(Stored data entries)
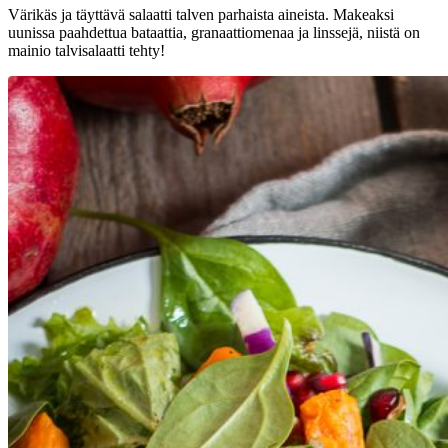
Värikäs ja täyttävä salaatti talven parhaista aineista. Makeaksi
uunissa paahdettua bataattia, granaattiomenaa ja linssejä, niistä on
mainio talvisalaatti tehty!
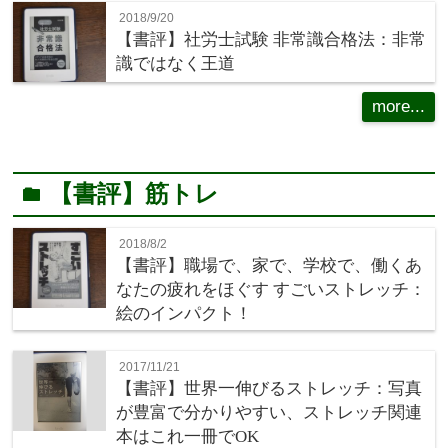
2018/9/20
【書評】社労士試験 非常識合格法：非常
識ではなく王道
more...
【書評】筋トレ
folder
2018/8/2
【書評】職場で、家で、学校で、働くあ
なたの疲れをほぐす すごいストレッチ：
絵のインパクト！
2017/11/21
【書評】世界一伸びるストレッチ：写真
が豊富で分かりやすい、ストレッチ関連
本はこれ一冊でOK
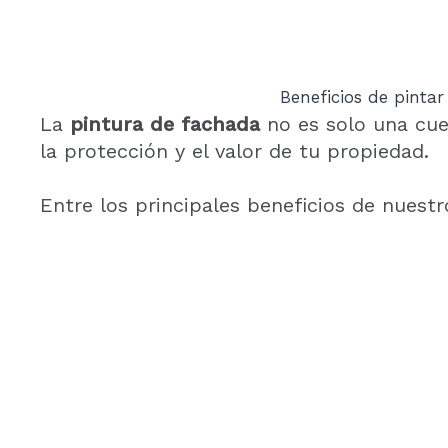
Beneficios de pintar
La
pintura de fachada
no es solo una cue
la protección y el valor de tu propiedad.
Entre los principales beneficios de nuestr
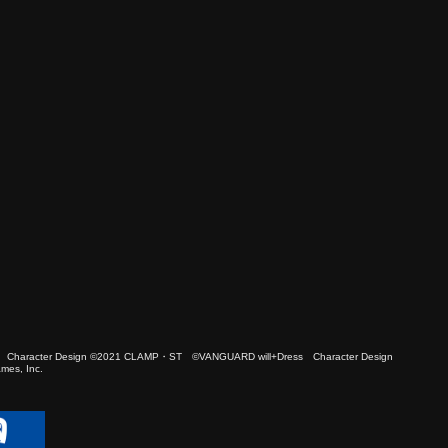
 Character Design ©2021 CLAMP・ST ©VANGUARD will+Dress Character Design
es, Inc.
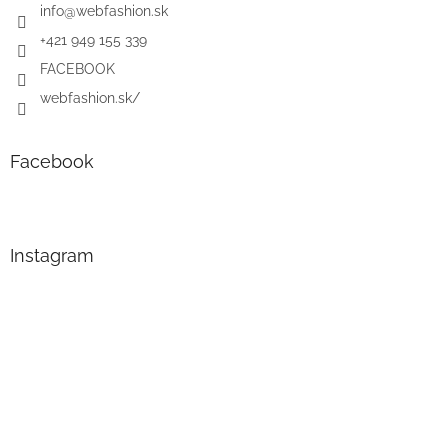
info
@
webfashion.sk
+421 949 155 339
FACEBOOK
webfashion.sk/
Facebook
Instagram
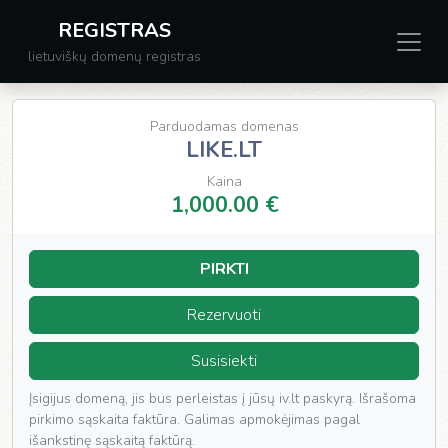
REGISTRAS
lietuviškų domenų registras
Parduodamas domenas
LIKE.LT
Kaina
1,000.00 €
PIRKTI
Rezervuoti
Susisiekti
Įsigijus domeną, jis bus perleistas į jūsų iv.lt paskyrą. Išrašoma
pirkimo sąskaita faktūra. Galimas apmokėjimas pagal
išankstinę sąskaitą faktūrą.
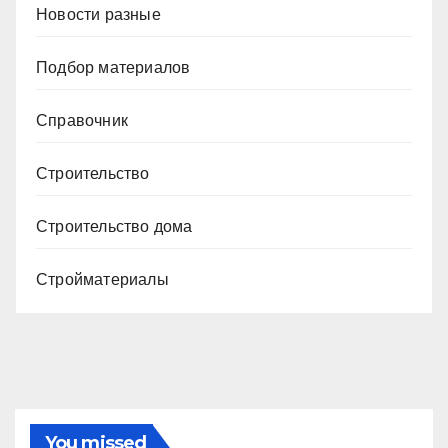
Новости разные
Подбор материалов
Справочник
Строительство
Строительство дома
Стройматериалы
You missed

• THE PROBLEM: What is needed here is each line above set down word for word, minus the images.

• EXERCISE SOLUTION:
Värikäs ja täyttävä salaatti talven parhaista aineista. Makeaksi
uunissa paahdettua bataattia, granaattiomenaa ja linssejä, niistä on
mainio talvisalaatti tehty!
2018/9/20
【書評】社労士試験 非常識合格法：非常
識ではなく王道
more...
【書評】筋トレ
folder
2018/8/2
【書評】職場で、家で、学校で、働くあ
なたの疲れをほぐす すごいストレッチ：
絵のインパクト！
2017/11/21
【書評】世界一伸びるストレッチ：写真
が豊富で分かりやすい、ストレッチ関連
本はこれ一冊でOK
Beneficios de pintar
La
pintura de fachada
no es solo una cue
la protección y el valor de tu propiedad.
Entre los principales beneficios de nuestr
 Character Design ©2021 CLAMP・ST ©VANGUARD will+Dress Character Design
es, Inc.
info
@
webfashion.sk
+421 949 155 339
FACEBOOK
webfashion.sk/
Facebook
Instagram
REGISTRAS
lietuviškų domenų registras
Parduodamas domenas
LIKE.LT
Kaina
1,000.00 €
PIRKTI
Rezervuoti
Susisiekti
Įsigijus domeną, jis bus perleistas į jūsų iv.lt paskyrą. Išrašoma
pirkimo sąskaita faktūra. Galimas apmokėjimas pagal
išankstinę sąskaitą faktūrą.
Новости разные
Подбор материалов
Справочник
Строительство
Строительство дома
Стройматериалы
You missed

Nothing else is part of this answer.